Plus they are still hosting something on their servers, they would still need to secure it in some ways?
thelittleblackbird@lemmy.world 13 hours ago
Jellyfinn has a nice record of problems during the authentication and escalating privileges, even the developer team recommends to use it behind a vpn and don’t expose it to internet.
If course, you can use a reverse proxy with and external Auth framework to mitigate it, pair it with fail2ban, geo restrictions and a second factor, but those things are not in the scope of the regular user.
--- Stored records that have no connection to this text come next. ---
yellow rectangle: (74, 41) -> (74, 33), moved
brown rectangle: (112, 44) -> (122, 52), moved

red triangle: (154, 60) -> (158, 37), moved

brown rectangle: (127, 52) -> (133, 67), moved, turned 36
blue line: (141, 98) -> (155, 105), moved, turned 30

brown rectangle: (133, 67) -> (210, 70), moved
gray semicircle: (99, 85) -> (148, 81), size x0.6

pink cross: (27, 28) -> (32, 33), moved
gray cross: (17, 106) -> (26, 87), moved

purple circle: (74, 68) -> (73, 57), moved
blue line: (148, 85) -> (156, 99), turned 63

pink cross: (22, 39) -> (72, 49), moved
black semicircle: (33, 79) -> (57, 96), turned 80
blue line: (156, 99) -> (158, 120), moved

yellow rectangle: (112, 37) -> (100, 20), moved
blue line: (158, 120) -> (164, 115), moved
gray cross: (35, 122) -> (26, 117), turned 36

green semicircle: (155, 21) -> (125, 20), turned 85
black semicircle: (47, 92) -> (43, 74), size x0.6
Let’s face reality, plex is not such widespread for being the default option in kali Linux…
dogs0n@sh.itjust.works 1 hour ago
I think the only advice I have seen is to use jellyfin behind a reverse proxy (instead of directly exposing it), because they are hardened.
Where have you seen this official advice for a vpn?
MaggiWuerze@feddit.org 13 hours ago
You’re exactly the kind of Jellyfin user the rest has to thank for the devs lax approach to security. If you actually demanded even basic security, the devs would maybe at least consider it a priority.
But until it no longer provides an unsecured API, you should maybe think about whether you want to portrait it as secure.
dogs0n@sh.itjust.works 1 hour ago
Same with Plex, except more serious, they have data breach after data breach and I read comments here of people applauding the response and probably most will continue to use it.
If your threat model includes being scared people are gonna guess whats on your server and try playing it, then thats up to you, personally It’s not something I’m worried about in contrast.